A charity is collaborating with a group of graduate students who want to reach out to teenage girls in Hulme on ways of improving Hulme Park.

Make Space for Girls is a charity which fights for facilities and public spaces for teenage girls.

Stating definitively that “[p]arks, play equipment and public spaces for older children and teenagers are currently designed for the default male”, Make Space for Girls says that the absence of providing facilities for teenage girls has repercussions for how physically active girls are, and that this impacts their health in later life as well as their sense of belonging in public spaces.

Susannah Walker, of Make Space for Girls, said: “We’ve had lots of responses to the tweet. I haven’t counted them but more than enough for the project.

“MMU run these projects in their architecture department every year, and this is just one of very many happening this year, and we are very pleased to be doing it.

“We hope that we will raise awareness around the lack of provision for teenage girls, that we’ll link up with new organisations and people, and that the architectural students will bring ideas that we’ve never even thought of yet.”

She said that very few architects or public planners thought about teenage girls when designing public spaces.

“The students chose Hulme Park after looking around the local area as being potentially the most interesting to work on,” Susannah said.

Make Space for Girls cites the Equality Act 2010 in its campaign, which forbids “direct and indirect discrimination on grounds of sex in many fields, including in the provision of services and facilities by public authorities”.

One of its own case studies shows that a town council spent £127,000 on public spaces predominantly mainly by boys and were considering part spending a further £350,000 on investment in similar infrastructure.

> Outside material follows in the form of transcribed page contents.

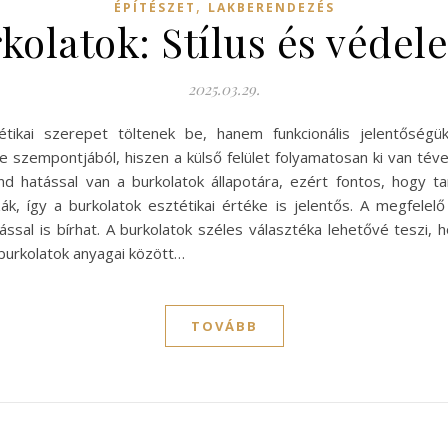
,
ÉPÍTÉSZET
LAKBERENDEZÉS
kolatok: Stílus és védel
2025.03.29.
ikai szerepet töltenek be, hanem funkcionális jelentőségük
szempontjából, hiszen a külső felület folyamatosan ki van téve
 hatással van a burkolatok állapotára, ezért fontos, hogy ta
k, így a burkolatok esztétikai értéke is jelentős. A megfelel
ssal is bírhat. A burkolatok széles választéka lehetővé teszi, h
burkolatok anyagai között…
TOVÁBB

Since the tweet was published, there has been a sizeable positive response, with Councillor Bev Craig openly expressing support and citing fellow councillors as potential contacts. 

One such councillor was Hulme’s Councillor Ekua Bayunu. Northern Quota reached out to her for comment on the charity. She responded: “I think there are no spaces for teenagers in terms of safe spaces at all, but I think it’s really appropriate to look at gender specific spaces for girls, so I would agree with them.

“But, I would say that that’s a general problem that we have no investment in young people. Funding is always tight; there is no youth provision. I think there’s a lot of work that can happen in parks that with a little imagination could make them better and safer, so I was really glad that they were doing this work.”